Skim through the back catalogue of the past 60 years of popular music and it’s easy to find incredible, groundbreaking, oh-my-god-what-is-this-it’s-the-best-thing-I’ve-ever-heard albums at every turn. Well, almost. This year marks the 30th anniversary of the most shocking 12 months that the charts ever had to face; 1990.
The fact that 1990 was so damn terrible was made all the stranger by the fact that 1989 was extremely decent. 1989 – in fact – was killer. There was The Stone Roses’ debut, every smug Beastie Boys fan’s fave, ‘Paul’s Boutique’, De La Soul’s shimmering ‘Three Feet High and Rising’, Neneh Cherry’s ‘Raw Like Sushi’, Nirvana’s debut ‘Bleach’, Madonna’s ‘Like A Prayer’, Kate Bush’s ‘The Sensual World’, and, let us never forget, Prince’s Batman soundtrack.
It was records like these which drove so many nails into the coffin of the grotesquely flash 1980s. Here was a new, giddy kind of experimentation, helped along by the invention of grunge, hip-hop’s transformation into the most powerful genre in the world and a liberal smattering of ecstasy. Things could only get better. Or could they?

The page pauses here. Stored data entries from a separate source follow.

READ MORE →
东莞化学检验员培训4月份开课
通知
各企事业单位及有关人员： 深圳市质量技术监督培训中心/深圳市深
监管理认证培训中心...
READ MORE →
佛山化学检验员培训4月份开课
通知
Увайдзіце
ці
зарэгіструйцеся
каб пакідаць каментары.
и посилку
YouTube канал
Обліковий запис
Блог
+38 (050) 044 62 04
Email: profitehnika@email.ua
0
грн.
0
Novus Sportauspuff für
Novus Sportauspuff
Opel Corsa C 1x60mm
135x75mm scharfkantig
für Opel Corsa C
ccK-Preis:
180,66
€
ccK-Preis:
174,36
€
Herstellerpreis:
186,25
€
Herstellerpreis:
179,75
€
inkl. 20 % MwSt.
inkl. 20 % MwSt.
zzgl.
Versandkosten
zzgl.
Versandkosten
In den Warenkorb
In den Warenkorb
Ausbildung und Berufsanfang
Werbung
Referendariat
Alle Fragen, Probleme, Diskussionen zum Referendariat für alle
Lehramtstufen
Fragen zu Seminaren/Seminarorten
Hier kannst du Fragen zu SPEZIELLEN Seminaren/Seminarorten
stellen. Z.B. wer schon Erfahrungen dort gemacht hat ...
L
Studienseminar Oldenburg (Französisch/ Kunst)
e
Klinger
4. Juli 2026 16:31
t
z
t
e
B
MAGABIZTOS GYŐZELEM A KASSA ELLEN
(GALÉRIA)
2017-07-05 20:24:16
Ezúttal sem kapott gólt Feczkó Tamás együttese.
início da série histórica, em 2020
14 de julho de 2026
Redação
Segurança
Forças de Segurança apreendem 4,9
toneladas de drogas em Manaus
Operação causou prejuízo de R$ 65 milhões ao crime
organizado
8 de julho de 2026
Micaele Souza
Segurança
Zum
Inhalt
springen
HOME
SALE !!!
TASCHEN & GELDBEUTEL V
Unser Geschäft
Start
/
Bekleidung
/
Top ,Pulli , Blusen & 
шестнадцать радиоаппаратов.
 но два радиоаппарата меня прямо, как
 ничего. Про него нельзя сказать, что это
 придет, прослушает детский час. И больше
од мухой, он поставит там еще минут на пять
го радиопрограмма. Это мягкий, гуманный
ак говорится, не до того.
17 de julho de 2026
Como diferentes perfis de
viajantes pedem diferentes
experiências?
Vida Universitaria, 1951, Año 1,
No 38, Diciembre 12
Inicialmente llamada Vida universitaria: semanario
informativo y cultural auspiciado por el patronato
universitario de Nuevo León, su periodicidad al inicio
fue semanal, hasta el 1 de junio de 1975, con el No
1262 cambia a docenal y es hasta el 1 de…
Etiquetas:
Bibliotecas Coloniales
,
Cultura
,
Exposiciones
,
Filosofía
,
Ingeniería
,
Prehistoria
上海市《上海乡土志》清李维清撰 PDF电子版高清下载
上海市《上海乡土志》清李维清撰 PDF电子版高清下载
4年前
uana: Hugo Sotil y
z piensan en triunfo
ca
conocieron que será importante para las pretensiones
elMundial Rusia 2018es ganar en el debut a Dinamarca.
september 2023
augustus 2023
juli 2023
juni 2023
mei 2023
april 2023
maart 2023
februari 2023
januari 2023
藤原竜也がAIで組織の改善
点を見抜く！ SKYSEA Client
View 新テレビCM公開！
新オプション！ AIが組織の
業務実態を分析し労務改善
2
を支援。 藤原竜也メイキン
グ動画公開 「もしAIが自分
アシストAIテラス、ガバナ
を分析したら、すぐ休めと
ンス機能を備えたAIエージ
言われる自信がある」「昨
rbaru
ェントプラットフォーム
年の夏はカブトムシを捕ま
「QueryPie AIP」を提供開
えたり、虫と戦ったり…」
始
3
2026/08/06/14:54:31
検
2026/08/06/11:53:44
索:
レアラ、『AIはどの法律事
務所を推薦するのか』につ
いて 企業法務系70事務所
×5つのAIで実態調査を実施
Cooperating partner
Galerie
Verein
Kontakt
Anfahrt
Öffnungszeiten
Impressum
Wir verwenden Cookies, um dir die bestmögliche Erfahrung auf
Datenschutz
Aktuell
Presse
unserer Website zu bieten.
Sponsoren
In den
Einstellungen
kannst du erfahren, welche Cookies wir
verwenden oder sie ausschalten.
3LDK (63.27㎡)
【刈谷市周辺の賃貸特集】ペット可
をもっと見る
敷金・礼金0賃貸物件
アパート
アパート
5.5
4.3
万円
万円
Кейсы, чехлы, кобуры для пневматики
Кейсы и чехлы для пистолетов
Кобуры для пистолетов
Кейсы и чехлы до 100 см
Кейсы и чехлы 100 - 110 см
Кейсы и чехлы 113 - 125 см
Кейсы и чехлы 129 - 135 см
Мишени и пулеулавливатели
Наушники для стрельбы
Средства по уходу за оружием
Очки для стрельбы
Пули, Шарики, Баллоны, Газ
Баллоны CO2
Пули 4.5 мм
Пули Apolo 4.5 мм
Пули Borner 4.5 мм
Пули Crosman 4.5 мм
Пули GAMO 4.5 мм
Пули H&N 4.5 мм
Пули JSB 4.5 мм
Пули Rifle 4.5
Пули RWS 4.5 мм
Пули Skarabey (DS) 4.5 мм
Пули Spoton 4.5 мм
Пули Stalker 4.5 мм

For some reason 1990 stalled at the first hurdle – the wet, British indie which had so ruled the 1980s with its trenchcoats and mothballed cardigans wouldn’t morph into ballsy Britpop for another year or so, with Blur’s 1991 debut ‘Leisure’ bridging the gap between baggy and the world-dominating scene that would come to define the UK until Pulp’s lavish fin de siècle masterpiece ‘This Is Hardcore’ bought an end to the party. Instead the alternative side of 1990 in the UK was defined largely by scuzzy grebo groups with names like ‘Ned’s Atomic Dustbin’. Unlike grunge, acid house and baggy, it’s a scene which has unsurprisingly never experienced a revival, not least because most people wash their clothes more than once a month these days.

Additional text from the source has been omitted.